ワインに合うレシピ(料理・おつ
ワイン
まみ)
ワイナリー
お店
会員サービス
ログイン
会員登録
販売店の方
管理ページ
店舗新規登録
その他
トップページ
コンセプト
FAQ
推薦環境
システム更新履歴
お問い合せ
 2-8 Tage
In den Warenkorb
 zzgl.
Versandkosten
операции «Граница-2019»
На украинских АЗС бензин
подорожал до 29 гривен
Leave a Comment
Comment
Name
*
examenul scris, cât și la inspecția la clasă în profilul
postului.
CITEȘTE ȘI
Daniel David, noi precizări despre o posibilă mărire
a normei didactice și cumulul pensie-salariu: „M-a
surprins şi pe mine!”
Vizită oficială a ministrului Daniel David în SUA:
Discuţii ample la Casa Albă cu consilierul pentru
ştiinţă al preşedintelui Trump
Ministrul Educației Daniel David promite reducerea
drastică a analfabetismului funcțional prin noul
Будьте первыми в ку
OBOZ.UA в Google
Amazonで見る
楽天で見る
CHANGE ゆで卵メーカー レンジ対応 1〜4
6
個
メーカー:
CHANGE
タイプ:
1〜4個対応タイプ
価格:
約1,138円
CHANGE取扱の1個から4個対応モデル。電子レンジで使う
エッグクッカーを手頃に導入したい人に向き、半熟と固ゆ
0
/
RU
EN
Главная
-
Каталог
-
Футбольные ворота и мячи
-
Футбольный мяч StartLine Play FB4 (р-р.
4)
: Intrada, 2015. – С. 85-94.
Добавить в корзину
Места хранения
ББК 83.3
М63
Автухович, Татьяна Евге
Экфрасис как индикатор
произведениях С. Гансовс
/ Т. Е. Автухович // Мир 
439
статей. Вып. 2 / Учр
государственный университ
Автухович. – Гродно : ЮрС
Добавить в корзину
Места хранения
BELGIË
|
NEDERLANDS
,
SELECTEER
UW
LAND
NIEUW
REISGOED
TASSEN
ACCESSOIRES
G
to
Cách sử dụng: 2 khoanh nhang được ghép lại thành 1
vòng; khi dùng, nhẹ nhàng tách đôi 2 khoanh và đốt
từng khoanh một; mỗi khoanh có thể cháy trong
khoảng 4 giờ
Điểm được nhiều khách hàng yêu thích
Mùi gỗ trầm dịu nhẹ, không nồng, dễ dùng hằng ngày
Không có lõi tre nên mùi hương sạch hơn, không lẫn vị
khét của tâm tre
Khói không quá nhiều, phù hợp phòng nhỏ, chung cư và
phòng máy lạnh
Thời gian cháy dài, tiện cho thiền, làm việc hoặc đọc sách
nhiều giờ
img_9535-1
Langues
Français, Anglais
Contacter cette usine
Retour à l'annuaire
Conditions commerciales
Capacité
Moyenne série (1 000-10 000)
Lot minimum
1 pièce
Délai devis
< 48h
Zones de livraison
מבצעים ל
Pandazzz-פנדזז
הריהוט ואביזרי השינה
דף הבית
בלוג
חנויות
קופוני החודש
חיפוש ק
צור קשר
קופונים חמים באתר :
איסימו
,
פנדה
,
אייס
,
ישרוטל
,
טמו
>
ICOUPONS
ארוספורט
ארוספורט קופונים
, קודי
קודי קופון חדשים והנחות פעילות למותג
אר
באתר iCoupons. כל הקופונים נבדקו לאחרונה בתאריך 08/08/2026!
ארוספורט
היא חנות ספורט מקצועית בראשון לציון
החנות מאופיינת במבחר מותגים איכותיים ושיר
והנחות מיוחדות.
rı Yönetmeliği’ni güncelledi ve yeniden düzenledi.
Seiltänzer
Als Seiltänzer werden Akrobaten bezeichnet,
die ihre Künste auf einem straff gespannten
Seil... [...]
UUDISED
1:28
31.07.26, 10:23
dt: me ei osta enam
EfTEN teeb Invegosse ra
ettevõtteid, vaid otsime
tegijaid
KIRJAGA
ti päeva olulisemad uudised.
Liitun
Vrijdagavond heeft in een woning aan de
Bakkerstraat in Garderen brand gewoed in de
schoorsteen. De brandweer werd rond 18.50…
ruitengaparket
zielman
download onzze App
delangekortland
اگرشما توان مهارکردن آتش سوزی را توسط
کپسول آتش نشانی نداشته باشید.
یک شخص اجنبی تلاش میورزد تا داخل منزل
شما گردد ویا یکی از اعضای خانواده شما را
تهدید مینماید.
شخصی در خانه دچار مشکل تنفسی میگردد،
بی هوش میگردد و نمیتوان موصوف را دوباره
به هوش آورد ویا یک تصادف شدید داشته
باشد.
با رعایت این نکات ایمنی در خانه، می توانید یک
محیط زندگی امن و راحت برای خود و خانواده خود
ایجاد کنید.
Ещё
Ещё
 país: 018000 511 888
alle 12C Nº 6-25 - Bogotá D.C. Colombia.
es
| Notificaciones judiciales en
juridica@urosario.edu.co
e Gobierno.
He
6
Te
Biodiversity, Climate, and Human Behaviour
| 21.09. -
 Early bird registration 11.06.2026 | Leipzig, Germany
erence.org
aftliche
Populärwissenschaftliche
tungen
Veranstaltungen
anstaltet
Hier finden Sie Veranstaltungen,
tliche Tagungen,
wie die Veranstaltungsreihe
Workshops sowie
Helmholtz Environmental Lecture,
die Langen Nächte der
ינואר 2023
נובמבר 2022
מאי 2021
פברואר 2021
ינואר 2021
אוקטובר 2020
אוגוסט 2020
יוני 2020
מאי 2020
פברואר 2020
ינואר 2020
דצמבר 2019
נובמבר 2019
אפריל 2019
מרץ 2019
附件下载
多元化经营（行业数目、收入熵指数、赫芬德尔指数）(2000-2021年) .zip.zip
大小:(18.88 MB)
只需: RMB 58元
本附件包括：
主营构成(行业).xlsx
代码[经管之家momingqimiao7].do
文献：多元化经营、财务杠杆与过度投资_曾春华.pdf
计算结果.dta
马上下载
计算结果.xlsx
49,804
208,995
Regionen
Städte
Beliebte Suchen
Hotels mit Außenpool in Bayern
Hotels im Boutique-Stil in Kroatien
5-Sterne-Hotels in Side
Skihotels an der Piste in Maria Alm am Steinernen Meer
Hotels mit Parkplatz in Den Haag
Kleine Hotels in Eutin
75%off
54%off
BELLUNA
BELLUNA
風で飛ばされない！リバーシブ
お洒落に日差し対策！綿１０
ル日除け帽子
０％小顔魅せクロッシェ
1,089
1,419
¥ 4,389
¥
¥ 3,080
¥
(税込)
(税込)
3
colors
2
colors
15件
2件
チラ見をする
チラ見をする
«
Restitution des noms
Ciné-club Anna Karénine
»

-- -- --

» **TASK REQUIREMENTS**:
Output the entire data exactly, line for line.

» **RESPONSE TO THIS EXERCISE**:
ワインに合うレシピ(料理・おつ
ワイン
まみ)
ワイナリー
お店
会員サービス
ログイン
会員登録
販売店の方
管理ページ
店舗新規登録
その他
トップページ
コンセプト
FAQ
推薦環境
システム更新履歴
お問い合せ
 2-8 Tage
In den Warenkorb
 zzgl.
Versandkosten
операции «Граница-2019»
На украинских АЗС бензин
подорожал до 29 гривен
Leave a Comment
Comment
Name
*
examenul scris, cât și la inspecția la clasă în profilul
postului.
CITEȘTE ȘI
Daniel David, noi precizări despre o posibilă mărire
a normei didactice și cumulul pensie-salariu: „M-a
surprins şi pe mine!”
Vizită oficială a ministrului Daniel David în SUA:
Discuţii ample la Casa Albă cu consilierul pentru
ştiinţă al preşedintelui Trump
Ministrul Educației Daniel David promite reducerea
drastică a analfabetismului funcțional prin noul
Будьте первыми в ку
OBOZ.UA в Google
Amazonで見る
楽天で見る
CHANGE ゆで卵メーカー レンジ対応 1〜4
6
個
メーカー:
CHANGE
タイプ:
1〜4個対応タイプ
価格:
約1,138円
CHANGE取扱の1個から4個対応モデル。電子レンジで使う
エッグクッカーを手頃に導入したい人に向き、半熟と固ゆ
0
/
RU
EN
Главная
-
Каталог
-
Футбольные ворота и мячи
-
Футбольный мяч StartLine Play FB4 (р-р.
4)
: Intrada, 2015. – С. 85-94.
Добавить в корзину
Места хранения
ББК 83.3
М63
Автухович, Татьяна Евге
Экфрасис как индикатор
произведениях С. Гансовс
/ Т. Е. Автухович // Мир 
439
статей. Вып. 2 / Учр
государственный университ
Автухович. – Гродно : ЮрС
Добавить в корзину
Места хранения
BELGIË
|
NEDERLANDS
,
SELECTEER
UW
LAND
NIEUW
REISGOED
TASSEN
ACCESSOIRES
G
to
Cách sử dụng: 2 khoanh nhang được ghép lại thành 1
vòng; khi dùng, nhẹ nhàng tách đôi 2 khoanh và đốt
từng khoanh một; mỗi khoanh có thể cháy trong
khoảng 4 giờ
Điểm được nhiều khách hàng yêu thích
Mùi gỗ trầm dịu nhẹ, không nồng, dễ dùng hằng ngày
Không có lõi tre nên mùi hương sạch hơn, không lẫn vị
khét của tâm tre
Khói không quá nhiều, phù hợp phòng nhỏ, chung cư và
phòng máy lạnh
Thời gian cháy dài, tiện cho thiền, làm việc hoặc đọc sách
nhiều giờ
img_9535-1
Langues
Français, Anglais
Contacter cette usine
Retour à l'annuaire
Conditions commerciales
Capacité
Moyenne série (1 000-10 000)
Lot minimum
1 pièce
Délai devis
< 48h
Zones de livraison
מבצעים ל
Pandazzz-פנדזז
הריהוט ואביזרי השינה
דף הבית
בלוג
חנויות
קופוני החודש
חיפוש ק
צור קשר
קופונים חמים באתר :
איסימו
,
פנדה
,
אייס
,
ישרוטל
,
טמו
>
ICOUPONS
ארוספורט
ארוספורט קופונים
, קודי
קודי קופון חדשים והנחות פעילות למותג
אר
באתר iCoupons. כל הקופונים נבדקו לאחרונה בתאריך 08/08/2026!
ארוספורט
היא חנות ספורט מקצועית בראשון לציון
החנות מאופיינת במבחר מותגים איכותיים ושיר
והנחות מיוחדות.
rı Yönetmeliği’ni güncelledi ve yeniden düzenledi.
Seiltänzer
Als Seiltänzer werden Akrobaten bezeichnet,
die ihre Künste auf einem straff gespannten
Seil... [...]
UUDISED
1:28
31.07.26, 10:23
dt: me ei osta enam
EfTEN teeb Invegosse ra
ettevõtteid, vaid otsime
tegijaid
KIRJAGA
ti päeva olulisemad uudised.
Liitun
Vrijdagavond heeft in een woning aan de
Bakkerstraat in Garderen brand gewoed in de
schoorsteen. De brandweer werd rond 18.50…
ruitengaparket
zielman
download onzze App
delangekortland
اگرشما توان مهارکردن آتش سوزی را توسط
کپسول آتش نشانی نداشته باشید.
یک شخص اجنبی تلاش میورزد تا داخل منزل
شما گردد ویا یکی از اعضای خانواده شما را
تهدید مینماید.
شخصی در خانه دچار مشکل تنفسی میگردد،
بی هوش میگردد و نمیتوان موصوف را دوباره
به هوش آورد ویا یک تصادف شدید داشته
باشد.
با رعایت این نکات ایمنی در خانه، می توانید یک
محیط زندگی امن و راحت برای خود و خانواده خود
ایجاد کنید.
Ещё
Ещё
 país: 018000 511 888
alle 12C Nº 6-25 - Bogotá D.C. Colombia.
es
| Notificaciones judiciales en
juridica@urosario.edu.co
e Gobierno.
He
6
Te
Biodiversity, Climate, and Human Behaviour
| 21.09. -
 Early bird registration 11.06.2026 | Leipzig, Germany
erence.org
aftliche
Populärwissenschaftliche
tungen
Veranstaltungen
anstaltet
Hier finden Sie Veranstaltungen,
tliche Tagungen,
wie die Veranstaltungsreihe
Workshops sowie
Helmholtz Environmental Lecture,
die Langen Nächte der
ינואר 2023
נובמבר 2022
מאי 2021
פברואר 2021
ינואר 2021
אוקטובר 2020
אוגוסט 2020
יוני 2020
מאי 2020
פברואר 2020
ינואר 2020
דצמבר 2019
נובמבר 2019
אפריל 2019
מרץ 2019
附件下载
多元化经营（行业数目、收入熵指数、赫芬德尔指数）(2000-2021年) .zip.zip
大小:(18.88 MB)
只需: RMB 58元
本附件包括：
主营构成(行业).xlsx
代码[经管之家momingqimiao7].do
文献：多元化经营、财务杠杆与过度投资_曾春华.pdf
计算结果.dta
马上下载
计算结果.xlsx
49,804
208,995
Regionen
Städte
Beliebte Suchen
Hotels mit Außenpool in Bayern
Hotels im Boutique-Stil in Kroatien
5-Sterne-Hotels in Side
Skihotels an der Piste in Maria Alm am Steinernen Meer
Hotels mit Parkplatz in Den Haag
Kleine Hotels in Eutin
75%off
54%off
BELLUNA
BELLUNA
風で飛ばされない！リバーシブ
お洒落に日差し対策！綿１０
ル日除け帽子
０％小顔魅せクロッシェ
1,089
1,419
¥ 4,389
¥
¥ 3,080
¥
(税込)
(税込)
3
colors
2
colors
15件
2件
チラ見をする
チラ見をする
«
Restitution des noms
Ciné-club Anna Karénine
»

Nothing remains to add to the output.